One recent morning in an ornate concert hall in Santa Barbara, California, a casually dressed symphony orchestra was rehearsing a disarmingly quirky, warmly romantic violin concerto. All eyes were on Caroline Shaw, and not just because the 36-year-old North Carolina native was the soloist. The piece was the product of her remarkable imagination.

"Caroline, is this more or less the effect you wanted?" conductor Larry Rachleff asked her after the strings played a briskly paced passage. "Yes, but they can be more irregular," she replied. "Feel like you're surprising yourself."

America's orchestras will offer audiences plenty of pleasant surprises over the next nine months, thanks to the increasing visibility of a group of previously underappreciated artists such as Shaw. This is, arguably, the season of the female composer.

In the wake of the #MeToo movement, and a growing consensus that the creators of the 21st century's cultural artifacts cannot exclusively be white males, some of America's most prominent ensembles are programming more works by women than ever before. Tradition-minded symphony-goers may be jolted to find Beethoven or Brahms sharing a bill with Amy Beach.

Perhaps just as importantly, orchestras that haven't joined the trend have been somewhat startled by the blowback they have received, on both traditional and social media. Even as Shaw's rehearsal resumed, complaints were mounting on the Internet that the Philadelphia Orchestra's 2018–19 season didn't contain a single work written by a woman.

"We had not noticed that," says a sheepish Jeremy Rothman, the orchestra's vice president for artistic planning. "A lot of people looked at our season, including our music director; a committee of musicians, many of whom are female; and our president and CEO, who is a woman. This was an unforced error."

Hoping to remedy the situation, the City of Brotherly Love's esteemed ensemble eventually added two pieces by female composers to its 2018–19 repertoire—and promised more for future seasons.
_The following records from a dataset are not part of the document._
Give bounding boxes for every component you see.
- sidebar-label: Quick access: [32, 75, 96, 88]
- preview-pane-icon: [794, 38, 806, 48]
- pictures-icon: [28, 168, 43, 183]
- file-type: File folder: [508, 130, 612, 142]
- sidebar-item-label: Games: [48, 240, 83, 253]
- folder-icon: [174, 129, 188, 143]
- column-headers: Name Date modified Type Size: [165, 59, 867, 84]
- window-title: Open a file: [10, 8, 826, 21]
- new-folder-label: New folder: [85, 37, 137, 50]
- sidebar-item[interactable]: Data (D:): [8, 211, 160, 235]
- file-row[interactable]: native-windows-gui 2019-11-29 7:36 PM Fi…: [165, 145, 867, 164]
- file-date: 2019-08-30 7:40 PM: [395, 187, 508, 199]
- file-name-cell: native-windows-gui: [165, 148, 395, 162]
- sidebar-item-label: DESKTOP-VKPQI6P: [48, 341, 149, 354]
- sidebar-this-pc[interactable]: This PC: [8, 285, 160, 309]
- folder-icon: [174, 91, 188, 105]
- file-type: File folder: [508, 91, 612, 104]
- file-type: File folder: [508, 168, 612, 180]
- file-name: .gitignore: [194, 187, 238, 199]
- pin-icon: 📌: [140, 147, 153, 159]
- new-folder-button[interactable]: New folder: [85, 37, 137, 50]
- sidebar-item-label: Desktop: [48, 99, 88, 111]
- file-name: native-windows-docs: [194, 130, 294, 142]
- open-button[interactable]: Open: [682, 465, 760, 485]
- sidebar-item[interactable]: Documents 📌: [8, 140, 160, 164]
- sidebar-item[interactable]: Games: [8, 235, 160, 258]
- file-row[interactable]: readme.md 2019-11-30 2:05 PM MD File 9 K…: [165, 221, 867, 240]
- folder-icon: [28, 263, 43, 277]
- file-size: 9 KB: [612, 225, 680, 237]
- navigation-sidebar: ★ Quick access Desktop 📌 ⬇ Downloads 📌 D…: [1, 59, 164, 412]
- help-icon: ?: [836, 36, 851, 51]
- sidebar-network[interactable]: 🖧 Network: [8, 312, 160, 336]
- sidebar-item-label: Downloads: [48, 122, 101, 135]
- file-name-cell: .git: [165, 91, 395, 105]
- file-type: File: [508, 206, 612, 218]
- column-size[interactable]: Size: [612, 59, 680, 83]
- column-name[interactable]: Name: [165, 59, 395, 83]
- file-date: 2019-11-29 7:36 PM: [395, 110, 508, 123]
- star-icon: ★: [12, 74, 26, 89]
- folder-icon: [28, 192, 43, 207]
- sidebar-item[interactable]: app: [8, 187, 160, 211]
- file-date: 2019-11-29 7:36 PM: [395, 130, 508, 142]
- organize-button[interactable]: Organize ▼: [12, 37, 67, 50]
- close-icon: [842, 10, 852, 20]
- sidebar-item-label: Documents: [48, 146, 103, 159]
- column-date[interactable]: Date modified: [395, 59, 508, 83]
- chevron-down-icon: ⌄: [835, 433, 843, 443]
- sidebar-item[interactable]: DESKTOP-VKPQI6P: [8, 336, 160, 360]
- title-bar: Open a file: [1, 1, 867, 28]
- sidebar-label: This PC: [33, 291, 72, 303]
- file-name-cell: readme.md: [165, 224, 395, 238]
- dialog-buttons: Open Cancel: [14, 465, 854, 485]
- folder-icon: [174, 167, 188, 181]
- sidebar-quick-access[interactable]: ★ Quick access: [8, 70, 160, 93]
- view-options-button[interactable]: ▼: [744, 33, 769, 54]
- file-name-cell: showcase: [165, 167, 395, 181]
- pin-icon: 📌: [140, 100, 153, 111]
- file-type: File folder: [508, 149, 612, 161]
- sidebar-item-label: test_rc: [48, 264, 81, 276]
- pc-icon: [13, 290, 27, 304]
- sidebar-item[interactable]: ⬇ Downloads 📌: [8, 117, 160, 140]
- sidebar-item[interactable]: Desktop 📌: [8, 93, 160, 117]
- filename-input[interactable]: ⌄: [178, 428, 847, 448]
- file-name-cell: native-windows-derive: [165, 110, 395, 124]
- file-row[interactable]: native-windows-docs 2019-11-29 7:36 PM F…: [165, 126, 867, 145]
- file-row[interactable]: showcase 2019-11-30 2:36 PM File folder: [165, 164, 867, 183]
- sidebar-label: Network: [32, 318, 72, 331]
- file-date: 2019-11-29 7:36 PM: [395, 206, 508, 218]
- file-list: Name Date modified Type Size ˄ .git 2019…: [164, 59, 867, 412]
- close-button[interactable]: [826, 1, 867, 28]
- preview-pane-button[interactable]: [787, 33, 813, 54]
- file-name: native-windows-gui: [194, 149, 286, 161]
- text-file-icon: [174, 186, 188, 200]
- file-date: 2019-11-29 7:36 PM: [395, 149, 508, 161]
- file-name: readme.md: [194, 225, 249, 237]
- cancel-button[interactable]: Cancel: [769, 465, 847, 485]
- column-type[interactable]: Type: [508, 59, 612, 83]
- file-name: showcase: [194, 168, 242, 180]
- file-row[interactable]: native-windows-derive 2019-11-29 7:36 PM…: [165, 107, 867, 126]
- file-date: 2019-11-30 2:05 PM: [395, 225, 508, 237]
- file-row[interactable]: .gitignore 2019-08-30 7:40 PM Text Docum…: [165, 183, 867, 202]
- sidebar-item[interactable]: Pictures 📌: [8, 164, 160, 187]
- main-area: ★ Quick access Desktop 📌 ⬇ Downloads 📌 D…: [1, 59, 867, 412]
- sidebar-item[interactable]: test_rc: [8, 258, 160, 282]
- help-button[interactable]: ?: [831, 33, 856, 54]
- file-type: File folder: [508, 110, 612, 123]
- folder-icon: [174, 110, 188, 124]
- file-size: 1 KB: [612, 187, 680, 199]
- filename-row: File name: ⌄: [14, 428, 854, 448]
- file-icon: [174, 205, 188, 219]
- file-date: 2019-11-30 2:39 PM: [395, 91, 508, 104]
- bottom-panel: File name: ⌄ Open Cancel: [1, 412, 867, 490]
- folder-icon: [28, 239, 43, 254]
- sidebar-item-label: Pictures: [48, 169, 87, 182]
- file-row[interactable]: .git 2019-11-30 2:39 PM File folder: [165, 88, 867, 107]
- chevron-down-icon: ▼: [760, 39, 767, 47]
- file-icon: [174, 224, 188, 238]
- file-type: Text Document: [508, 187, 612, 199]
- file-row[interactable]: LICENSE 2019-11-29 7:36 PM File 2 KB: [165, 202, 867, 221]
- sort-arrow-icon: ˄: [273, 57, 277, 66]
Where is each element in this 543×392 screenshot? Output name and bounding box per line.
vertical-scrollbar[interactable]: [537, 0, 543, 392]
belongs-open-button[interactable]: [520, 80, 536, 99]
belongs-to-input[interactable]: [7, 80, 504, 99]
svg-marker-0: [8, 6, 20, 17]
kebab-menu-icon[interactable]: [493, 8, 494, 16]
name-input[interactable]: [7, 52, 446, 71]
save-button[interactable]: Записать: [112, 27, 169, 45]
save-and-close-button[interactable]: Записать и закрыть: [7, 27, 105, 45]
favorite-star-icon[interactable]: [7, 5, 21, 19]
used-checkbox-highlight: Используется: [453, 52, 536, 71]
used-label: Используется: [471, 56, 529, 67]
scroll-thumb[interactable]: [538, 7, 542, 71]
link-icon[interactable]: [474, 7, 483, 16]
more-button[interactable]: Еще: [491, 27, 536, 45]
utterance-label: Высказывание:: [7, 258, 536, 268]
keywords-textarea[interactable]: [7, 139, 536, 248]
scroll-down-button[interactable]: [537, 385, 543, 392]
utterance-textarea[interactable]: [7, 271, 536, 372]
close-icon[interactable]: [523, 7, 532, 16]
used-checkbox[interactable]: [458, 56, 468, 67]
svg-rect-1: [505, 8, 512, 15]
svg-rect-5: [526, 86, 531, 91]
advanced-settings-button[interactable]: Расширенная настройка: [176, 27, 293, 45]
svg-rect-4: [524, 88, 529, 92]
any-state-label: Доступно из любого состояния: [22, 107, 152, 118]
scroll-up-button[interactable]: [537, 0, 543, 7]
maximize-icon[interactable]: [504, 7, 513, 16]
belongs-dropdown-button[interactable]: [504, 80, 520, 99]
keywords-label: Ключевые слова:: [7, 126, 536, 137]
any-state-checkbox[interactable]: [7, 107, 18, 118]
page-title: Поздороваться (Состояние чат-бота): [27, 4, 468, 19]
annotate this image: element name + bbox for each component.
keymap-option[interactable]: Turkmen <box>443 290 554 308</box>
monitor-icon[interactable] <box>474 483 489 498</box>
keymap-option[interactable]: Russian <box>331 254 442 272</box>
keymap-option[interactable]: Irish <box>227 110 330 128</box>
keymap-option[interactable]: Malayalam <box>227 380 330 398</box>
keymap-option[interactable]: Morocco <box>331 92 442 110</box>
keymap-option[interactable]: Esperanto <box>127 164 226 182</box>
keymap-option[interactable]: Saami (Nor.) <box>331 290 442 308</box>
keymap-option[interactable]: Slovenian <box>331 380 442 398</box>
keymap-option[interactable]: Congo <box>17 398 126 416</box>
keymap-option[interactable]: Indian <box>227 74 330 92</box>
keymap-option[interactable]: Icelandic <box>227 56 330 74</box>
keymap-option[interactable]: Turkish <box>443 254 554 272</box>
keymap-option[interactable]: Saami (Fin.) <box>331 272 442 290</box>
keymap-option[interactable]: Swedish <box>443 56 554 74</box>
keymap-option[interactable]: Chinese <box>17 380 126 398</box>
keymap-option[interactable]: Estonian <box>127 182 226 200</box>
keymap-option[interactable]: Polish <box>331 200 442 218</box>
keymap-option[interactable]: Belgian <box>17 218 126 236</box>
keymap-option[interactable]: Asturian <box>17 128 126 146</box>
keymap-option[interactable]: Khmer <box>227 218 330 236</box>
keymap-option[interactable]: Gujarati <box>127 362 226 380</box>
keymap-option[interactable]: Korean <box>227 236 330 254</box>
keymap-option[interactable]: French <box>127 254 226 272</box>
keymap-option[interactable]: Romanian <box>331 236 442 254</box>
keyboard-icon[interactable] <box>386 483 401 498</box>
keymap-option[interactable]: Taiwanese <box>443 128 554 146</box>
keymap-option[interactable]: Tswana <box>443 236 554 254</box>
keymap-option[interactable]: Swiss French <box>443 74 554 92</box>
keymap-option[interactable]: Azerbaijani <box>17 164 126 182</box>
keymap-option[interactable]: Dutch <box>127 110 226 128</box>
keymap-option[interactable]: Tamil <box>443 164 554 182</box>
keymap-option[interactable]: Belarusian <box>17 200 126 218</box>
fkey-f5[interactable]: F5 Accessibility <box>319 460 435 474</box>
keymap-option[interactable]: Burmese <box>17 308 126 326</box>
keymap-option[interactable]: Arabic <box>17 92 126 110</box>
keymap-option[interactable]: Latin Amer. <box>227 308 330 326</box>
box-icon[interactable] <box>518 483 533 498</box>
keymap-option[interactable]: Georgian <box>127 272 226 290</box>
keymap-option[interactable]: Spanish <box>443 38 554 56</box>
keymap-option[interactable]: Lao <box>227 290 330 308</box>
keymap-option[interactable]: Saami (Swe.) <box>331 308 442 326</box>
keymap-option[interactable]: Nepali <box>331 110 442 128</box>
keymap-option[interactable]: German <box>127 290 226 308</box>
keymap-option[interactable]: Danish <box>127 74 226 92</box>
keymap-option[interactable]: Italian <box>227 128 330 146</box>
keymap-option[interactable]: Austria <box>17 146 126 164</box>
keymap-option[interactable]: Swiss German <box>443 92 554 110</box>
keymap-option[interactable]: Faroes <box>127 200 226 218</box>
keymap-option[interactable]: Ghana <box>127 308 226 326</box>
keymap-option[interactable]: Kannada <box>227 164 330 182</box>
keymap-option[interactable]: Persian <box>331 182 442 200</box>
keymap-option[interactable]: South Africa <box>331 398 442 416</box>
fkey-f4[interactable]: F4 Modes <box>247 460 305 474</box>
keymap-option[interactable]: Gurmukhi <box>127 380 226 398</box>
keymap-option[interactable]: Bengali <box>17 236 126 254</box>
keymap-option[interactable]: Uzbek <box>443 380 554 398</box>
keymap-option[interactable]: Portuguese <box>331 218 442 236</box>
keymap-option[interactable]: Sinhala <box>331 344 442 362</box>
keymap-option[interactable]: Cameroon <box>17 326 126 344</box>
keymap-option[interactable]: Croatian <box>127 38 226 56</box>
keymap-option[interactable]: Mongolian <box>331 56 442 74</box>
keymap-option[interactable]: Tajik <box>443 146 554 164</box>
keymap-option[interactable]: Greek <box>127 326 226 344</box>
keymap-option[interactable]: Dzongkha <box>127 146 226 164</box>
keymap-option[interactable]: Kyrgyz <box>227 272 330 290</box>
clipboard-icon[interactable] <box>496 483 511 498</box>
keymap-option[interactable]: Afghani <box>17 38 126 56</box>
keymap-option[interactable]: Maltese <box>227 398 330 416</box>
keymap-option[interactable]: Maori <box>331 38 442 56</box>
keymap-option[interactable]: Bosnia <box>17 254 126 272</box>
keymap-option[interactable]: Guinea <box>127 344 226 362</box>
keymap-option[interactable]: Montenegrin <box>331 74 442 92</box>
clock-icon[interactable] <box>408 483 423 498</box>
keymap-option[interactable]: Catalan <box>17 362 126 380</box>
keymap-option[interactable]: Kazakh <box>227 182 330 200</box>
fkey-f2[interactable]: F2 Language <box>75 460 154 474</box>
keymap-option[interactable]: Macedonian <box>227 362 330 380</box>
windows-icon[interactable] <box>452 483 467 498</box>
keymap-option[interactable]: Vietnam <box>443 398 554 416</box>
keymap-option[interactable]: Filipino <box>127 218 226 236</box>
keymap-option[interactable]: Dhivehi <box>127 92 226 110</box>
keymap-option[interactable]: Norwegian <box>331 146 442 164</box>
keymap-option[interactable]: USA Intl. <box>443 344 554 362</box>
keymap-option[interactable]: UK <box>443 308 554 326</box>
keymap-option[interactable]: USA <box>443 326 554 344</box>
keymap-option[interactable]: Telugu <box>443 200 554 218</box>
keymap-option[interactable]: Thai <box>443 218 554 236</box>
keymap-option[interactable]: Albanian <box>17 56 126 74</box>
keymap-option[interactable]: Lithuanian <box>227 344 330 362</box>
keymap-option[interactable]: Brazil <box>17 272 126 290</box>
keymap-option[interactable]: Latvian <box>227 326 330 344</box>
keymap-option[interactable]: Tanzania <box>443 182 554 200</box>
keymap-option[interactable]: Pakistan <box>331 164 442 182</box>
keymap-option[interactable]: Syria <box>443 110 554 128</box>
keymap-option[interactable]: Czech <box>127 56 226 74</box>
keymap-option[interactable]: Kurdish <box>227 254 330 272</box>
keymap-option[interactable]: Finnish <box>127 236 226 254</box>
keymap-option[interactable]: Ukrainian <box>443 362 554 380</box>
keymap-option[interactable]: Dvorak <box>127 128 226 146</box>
While two can be viewed as tokenism, the fact the staff felt obliged to act suggests this season may mark a genuine shift in attitude, in Philly and well beyond.

"We're doing more and more commissioning of female composers," says Elena Dubinets, vice president of artistic planning and creative projects for the Seattle Symphony, which co-commissioned Shaw's Piano Concerto and will premiere it this coming February, with Jonathan Biss as soloist. "Our society is much more inclusive these days. We need to reflect that."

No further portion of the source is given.